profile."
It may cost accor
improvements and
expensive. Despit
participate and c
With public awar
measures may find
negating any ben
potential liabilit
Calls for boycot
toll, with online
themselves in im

···

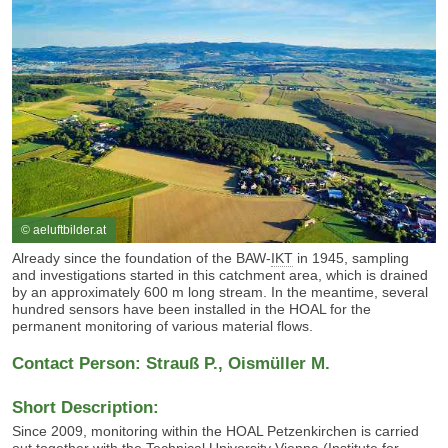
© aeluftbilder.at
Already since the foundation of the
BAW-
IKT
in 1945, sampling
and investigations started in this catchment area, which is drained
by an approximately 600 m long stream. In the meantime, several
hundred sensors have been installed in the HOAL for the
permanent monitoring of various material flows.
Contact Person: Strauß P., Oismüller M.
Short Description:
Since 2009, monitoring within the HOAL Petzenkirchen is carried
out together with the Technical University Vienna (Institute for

···

**WHAT TO PRODUCE**
Using the data above, repeat exactly the lines that begin at the line with "improvements and" and end at the line with "themselves in im", both ends included.

**SOLUTION FOR THIS EXERCISE**
improvements and
expensive. Despit
participate and c
With public awar
measures may find
negating any ben
potential liabilit
Calls for boycot
toll, with online
themselves in im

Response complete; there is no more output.